The Nonprofit Ripple Effect of the Madoff Scam
A journalist friend of mine contacted me last week to see if I had any contacts in the nonprofit world who had been affected by Bernard Madoff’s giant “Ponzi scheme.” The Elie Weisel Foundation lost $15.2 million but promises to continue. The JEHT Foundation has already announced that they are shutting down immediately.
When I saw this list of JEHT grantees on MyDD I started realizing just how many friends and colleagues could feel the impact of this scandal. Like many observers, we’re shocked that this could happen. So much valuable and important work could be affected or even halted altogether.
When I read this article in the New York Times, it struck me that Madoff relied on social networks of friends and colleagues to construct his unprecedented scam.
“In a social setting — that’s where it always happened,” said Jerry Reisman, a lawyer from Garden City, N.Y., who knew Mr. Madoff socially. “Country clubs, golf courses, locker rooms. Recommendations, word of mouth.

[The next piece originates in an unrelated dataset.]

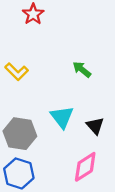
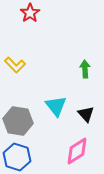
green arrow: (82, 69) -> (85, 69), moved, turned 48

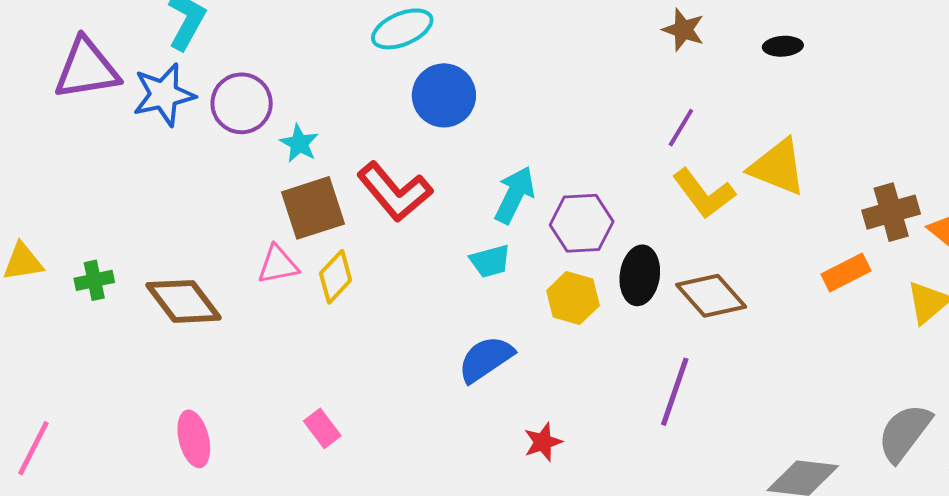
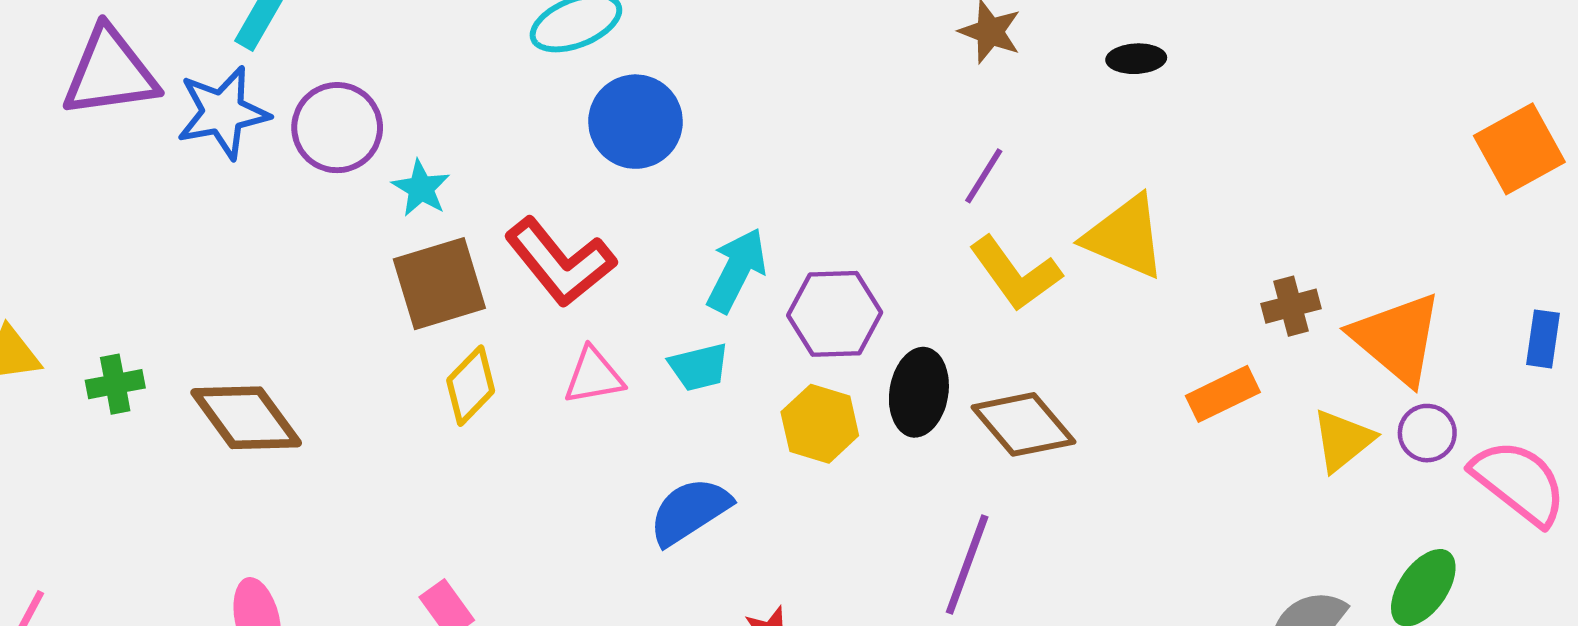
brown cross: (891, 212) -> (1291, 306), size x0.7
pink triangle: (278, 265) -> (594, 376), moved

That’s how it was done.”
Madoff and his associates made the financial scheme into a club that only the best could join:
… The aura of exclusivity was the constant, [a Swiss banker] said. “This was the usual spiel: ‘It’s impossible to get in, but we can get you some if you’re nice.’ He made it look difficult to get into.”
As one of the proponents of the concept of “social capital” (the “WD-40 of social relationships”), Robert Putnam points out that it can also have a dark side. Madoff seems to provide another case study in the bad uses of social capital. Unfortunately we’re just beginning to figure out the extent of his victims.